By Enyichukwu Enemanna
President Alassane Ouattara, 82, who has ruled Ivory Coast for nearly 15 years will seek a fourth term in office, his party has announced.
Key stakeholders of his Rally of Houphouëtists for Democracy and Peace (RHDP) party on Monday passed a motion, expressing readiness “to do everything possible” to ensure that the RHDP, under Ouattara’s leadership, was “the undisputed winner of the next presidential election in 2025”.
The latest move violates this assurance to step out of the political stage after his re-election for a third term in 2020.
He had also encouraged his old rivals to commit to withdrawing from politics too.

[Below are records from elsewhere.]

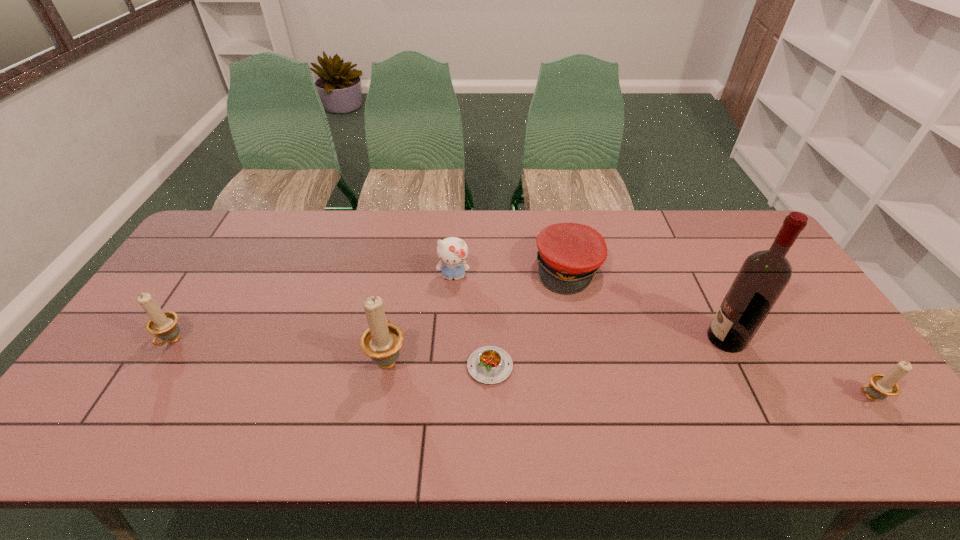 Where is `the second shortest candle_holder`? the second shortest candle_holder is located at coordinates (162, 324).

The height and width of the screenshot is (540, 960). I want to click on the leftmost object, so click(x=162, y=324).

At what (x,y) coordinates should I click in order to perform the action: click on the second candle_holder from right to left. Please return your answer as a coordinate pair (x, y). This screenshot has width=960, height=540. Looking at the image, I should click on (382, 340).

Locate an element on the screen. The height and width of the screenshot is (540, 960). the tallest candle_holder is located at coordinates (382, 340).

Image resolution: width=960 pixels, height=540 pixels. Find the location of `the shortest candle_holder`. the shortest candle_holder is located at coordinates (881, 386).

In order to click on the rightmost object in this screenshot , I will do `click(881, 386)`.

Find the location of a particular element. kitten is located at coordinates (452, 251).

I want to click on the sixth tallest object, so click(569, 255).

Where is `cap`? The image size is (960, 540). cap is located at coordinates (569, 255).

Identify the location of the sixth object from left to right. (764, 275). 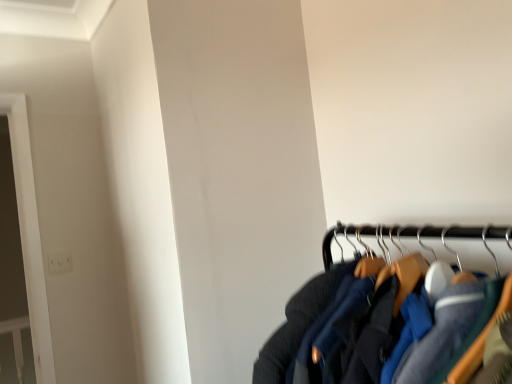 Question: Considering their positions, is dark blue fabric jacket at lower right located in front of or behind white plastic electric outlet at upper left?

Choices:
 (A) behind
 (B) front

Answer: (B)

Question: From a real-world perspective, is dark blue fabric jacket at lower right positioned above or below white plastic electric outlet at upper left?

Choices:
 (A) above
 (B) below

Answer: (B)

Question: In terms of height, does dark blue fabric jacket at lower right look taller or shorter compared to white plastic electric outlet at upper left?

Choices:
 (A) short
 (B) tall

Answer: (B)

Question: In the image, is white plastic electric outlet at upper left positioned in front of or behind dark blue fabric jacket at lower right?

Choices:
 (A) front
 (B) behind

Answer: (B)

Question: Is point (47, 256) closer or farther from the camera than point (298, 299)?

Choices:
 (A) farther
 (B) closer

Answer: (A)

Question: In terms of width, does white plastic electric outlet at upper left look wider or thinner when compared to dark blue fabric jacket at lower right?

Choices:
 (A) wide
 (B) thin

Answer: (B)

Question: From a real-world perspective, is white plastic electric outlet at upper left above or below dark blue fabric jacket at lower right?

Choices:
 (A) above
 (B) below

Answer: (A) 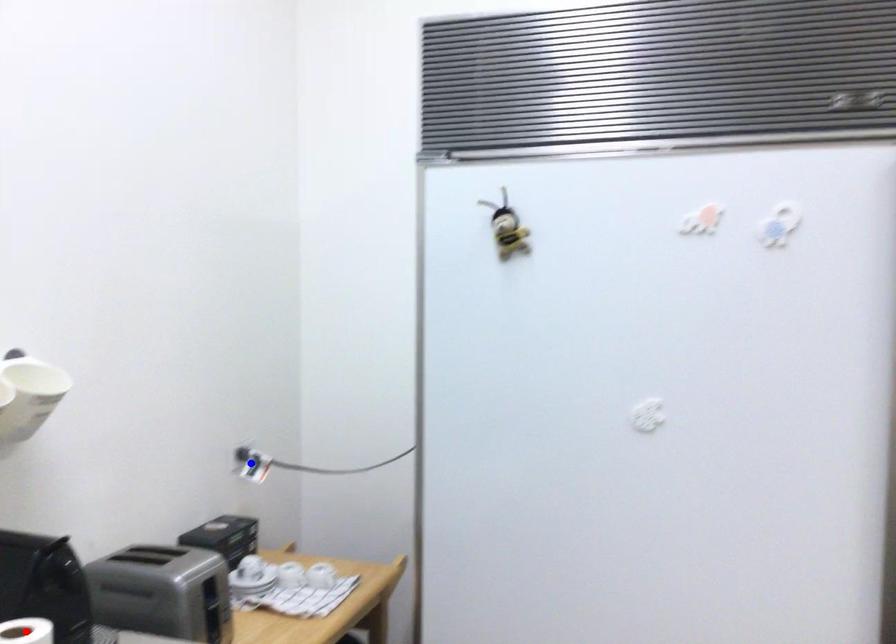 Question: In the image, two points are highlighted. Which point is nearer to the camera? Reply with the corresponding letter.

Choices:
 (A) blue point
 (B) red point

Answer: (B) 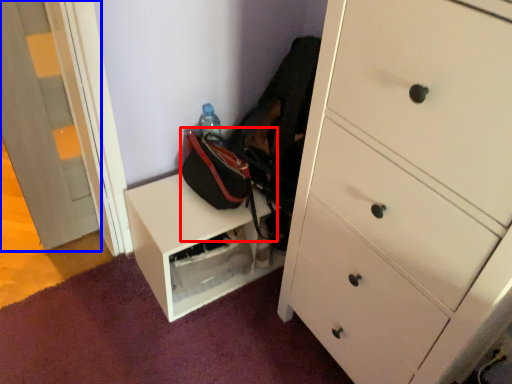 Question: Which object is further to the camera taking this photo, messenger bag (highlighted by a red box) or door (highlighted by a blue box)?

Choices:
 (A) messenger bag
 (B) door

Answer: (A)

The party had no viable candidate to replace Ouattara, three members of his cabinet who attended the meeting but pleaded anonymity had claimed.
One of the ministers said: “We’ve told him that supporters don’t want anyone else but him, and we’re aligning ourselves with this choice. He has no choice but to accept and be our candidate in 2025.”
“It’s up to him to make an official statement when he wants to, but he knows that we’re already out in the field campaigning for him,” Reuters news agency quoted another cabinet member as saying.
Heritage Times HT reports that despite the relative peace Outarra has achieved, it will be recalled that many persons were feared dead in the country in 2020 following resistance from his predecessors and long-term opponents, Laurent Gbagbo and Henri Konan Bedie against his bid to seek third term in office which they termed unconstitutional.
Ouattara, who has been in power since 2011 had in 2020 said he would not run for the country’s number office again.
His anointed successor, Prime Minister Amadou Gon Coulibaly however passed away months later.
This left Outarra with the option of standing for that election after the Constitution Court cleared his candidacy, an election boycotted by opposition parties.